=== Required work ===
From the first line onward, reproduce the records exactly; the final line to include is the one holding "どんな本を選べばいいかわからない方へ".

=== Provided records ===
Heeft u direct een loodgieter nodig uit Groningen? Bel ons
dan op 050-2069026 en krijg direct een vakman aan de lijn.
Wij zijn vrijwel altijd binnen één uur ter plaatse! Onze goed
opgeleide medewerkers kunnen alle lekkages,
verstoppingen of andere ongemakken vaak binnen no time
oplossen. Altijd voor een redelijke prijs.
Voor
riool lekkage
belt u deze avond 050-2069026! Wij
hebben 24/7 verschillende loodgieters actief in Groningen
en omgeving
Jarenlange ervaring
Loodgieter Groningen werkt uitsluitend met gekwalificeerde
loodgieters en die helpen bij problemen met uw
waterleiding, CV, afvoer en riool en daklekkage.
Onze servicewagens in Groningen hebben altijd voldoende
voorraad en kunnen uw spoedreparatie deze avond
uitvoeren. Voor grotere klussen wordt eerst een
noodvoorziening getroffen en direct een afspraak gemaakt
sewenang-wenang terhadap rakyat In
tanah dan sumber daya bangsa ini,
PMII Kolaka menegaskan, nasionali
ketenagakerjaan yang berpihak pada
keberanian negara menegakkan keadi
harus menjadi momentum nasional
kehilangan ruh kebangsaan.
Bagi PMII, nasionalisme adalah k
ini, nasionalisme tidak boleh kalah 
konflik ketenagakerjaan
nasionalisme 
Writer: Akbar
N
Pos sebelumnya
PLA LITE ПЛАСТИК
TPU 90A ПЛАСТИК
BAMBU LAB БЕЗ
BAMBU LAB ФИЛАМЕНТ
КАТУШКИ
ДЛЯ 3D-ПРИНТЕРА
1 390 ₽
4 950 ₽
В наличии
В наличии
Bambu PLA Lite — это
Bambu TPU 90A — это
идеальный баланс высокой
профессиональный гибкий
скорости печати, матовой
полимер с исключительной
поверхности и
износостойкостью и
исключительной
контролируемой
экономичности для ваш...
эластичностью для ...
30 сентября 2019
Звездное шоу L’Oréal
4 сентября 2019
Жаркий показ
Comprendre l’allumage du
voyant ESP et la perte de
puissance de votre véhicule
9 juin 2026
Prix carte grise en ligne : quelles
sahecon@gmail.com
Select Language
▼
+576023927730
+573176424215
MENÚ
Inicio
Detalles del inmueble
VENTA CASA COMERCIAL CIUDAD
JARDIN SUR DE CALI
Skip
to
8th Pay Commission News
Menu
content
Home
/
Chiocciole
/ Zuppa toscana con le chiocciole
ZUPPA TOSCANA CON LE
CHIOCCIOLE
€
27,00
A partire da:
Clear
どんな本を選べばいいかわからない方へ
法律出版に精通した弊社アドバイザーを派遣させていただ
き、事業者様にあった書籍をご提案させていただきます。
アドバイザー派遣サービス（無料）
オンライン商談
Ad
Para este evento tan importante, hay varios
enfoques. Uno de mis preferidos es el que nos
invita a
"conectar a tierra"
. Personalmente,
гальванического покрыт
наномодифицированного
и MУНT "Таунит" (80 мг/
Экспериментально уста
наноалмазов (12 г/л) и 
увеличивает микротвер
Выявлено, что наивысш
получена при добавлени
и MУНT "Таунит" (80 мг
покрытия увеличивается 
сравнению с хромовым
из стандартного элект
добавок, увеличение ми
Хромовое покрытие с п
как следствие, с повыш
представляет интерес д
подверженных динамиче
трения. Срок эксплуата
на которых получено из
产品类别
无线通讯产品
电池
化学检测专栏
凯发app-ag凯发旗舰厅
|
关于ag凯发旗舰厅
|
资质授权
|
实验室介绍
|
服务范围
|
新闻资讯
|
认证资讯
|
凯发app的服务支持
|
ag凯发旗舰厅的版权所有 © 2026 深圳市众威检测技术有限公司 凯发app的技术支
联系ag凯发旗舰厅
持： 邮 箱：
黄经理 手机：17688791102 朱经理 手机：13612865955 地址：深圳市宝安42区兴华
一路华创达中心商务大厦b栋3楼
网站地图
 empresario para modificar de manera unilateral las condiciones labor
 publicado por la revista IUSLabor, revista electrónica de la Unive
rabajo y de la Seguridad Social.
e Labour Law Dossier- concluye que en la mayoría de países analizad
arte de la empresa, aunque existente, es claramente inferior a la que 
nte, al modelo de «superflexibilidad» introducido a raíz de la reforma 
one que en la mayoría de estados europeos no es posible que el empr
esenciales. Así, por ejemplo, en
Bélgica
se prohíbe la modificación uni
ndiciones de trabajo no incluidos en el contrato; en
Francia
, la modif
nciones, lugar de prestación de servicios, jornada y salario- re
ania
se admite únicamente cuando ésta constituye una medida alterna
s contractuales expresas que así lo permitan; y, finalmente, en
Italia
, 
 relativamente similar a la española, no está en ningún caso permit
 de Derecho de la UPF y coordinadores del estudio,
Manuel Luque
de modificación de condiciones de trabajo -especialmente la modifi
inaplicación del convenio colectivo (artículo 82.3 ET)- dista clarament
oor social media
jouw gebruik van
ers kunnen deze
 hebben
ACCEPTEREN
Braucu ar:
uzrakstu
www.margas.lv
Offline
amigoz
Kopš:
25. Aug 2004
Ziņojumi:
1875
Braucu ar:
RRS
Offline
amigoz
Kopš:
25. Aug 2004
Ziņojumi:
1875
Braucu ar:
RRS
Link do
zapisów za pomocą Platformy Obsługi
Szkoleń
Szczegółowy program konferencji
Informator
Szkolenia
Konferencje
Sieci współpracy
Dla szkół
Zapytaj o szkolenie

=== Result below ===
Heeft u direct een loodgieter nodig uit Groningen? Bel ons
dan op 050-2069026 en krijg direct een vakman aan de lijn.
Wij zijn vrijwel altijd binnen één uur ter plaatse! Onze goed
opgeleide medewerkers kunnen alle lekkages,
verstoppingen of andere ongemakken vaak binnen no time
oplossen. Altijd voor een redelijke prijs.
Voor
riool lekkage
belt u deze avond 050-2069026! Wij
hebben 24/7 verschillende loodgieters actief in Groningen
en omgeving
Jarenlange ervaring
Loodgieter Groningen werkt uitsluitend met gekwalificeerde
loodgieters en die helpen bij problemen met uw
waterleiding, CV, afvoer en riool en daklekkage.
Onze servicewagens in Groningen hebben altijd voldoende
voorraad en kunnen uw spoedreparatie deze avond
uitvoeren. Voor grotere klussen wordt eerst een
noodvoorziening getroffen en direct een afspraak gemaakt
sewenang-wenang terhadap rakyat In
tanah dan sumber daya bangsa ini,
PMII Kolaka menegaskan, nasionali
ketenagakerjaan yang berpihak pada
keberanian negara menegakkan keadi
harus menjadi momentum nasional
kehilangan ruh kebangsaan.
Bagi PMII, nasionalisme adalah k
ini, nasionalisme tidak boleh kalah 
konflik ketenagakerjaan
nasionalisme 
Writer: Akbar
N
Pos sebelumnya
PLA LITE ПЛАСТИК
TPU 90A ПЛАСТИК
BAMBU LAB БЕЗ
BAMBU LAB ФИЛАМЕНТ
КАТУШКИ
ДЛЯ 3D-ПРИНТЕРА
1 390 ₽
4 950 ₽
В наличии
В наличии
Bambu PLA Lite — это
Bambu TPU 90A — это
идеальный баланс высокой
профессиональный гибкий
скорости печати, матовой
полимер с исключительной
поверхности и
износостойкостью и
исключительной
контролируемой
экономичности для ваш...
эластичностью для ...
30 сентября 2019
Звездное шоу L’Oréal
4 сентября 2019
Жаркий показ
Comprendre l’allumage du
voyant ESP et la perte de
puissance de votre véhicule
9 juin 2026
Prix carte grise en ligne : quelles
sahecon@gmail.com
Select Language
▼
+576023927730
+573176424215
MENÚ
Inicio
Detalles del inmueble
VENTA CASA COMERCIAL CIUDAD
JARDIN SUR DE CALI
Skip
to
8th Pay Commission News
Menu
content
Home
/
Chiocciole
/ Zuppa toscana con le chiocciole
ZUPPA TOSCANA CON LE
CHIOCCIOLE
€
27,00
A partire da:
Clear
どんな本を選べばいいかわからない方へ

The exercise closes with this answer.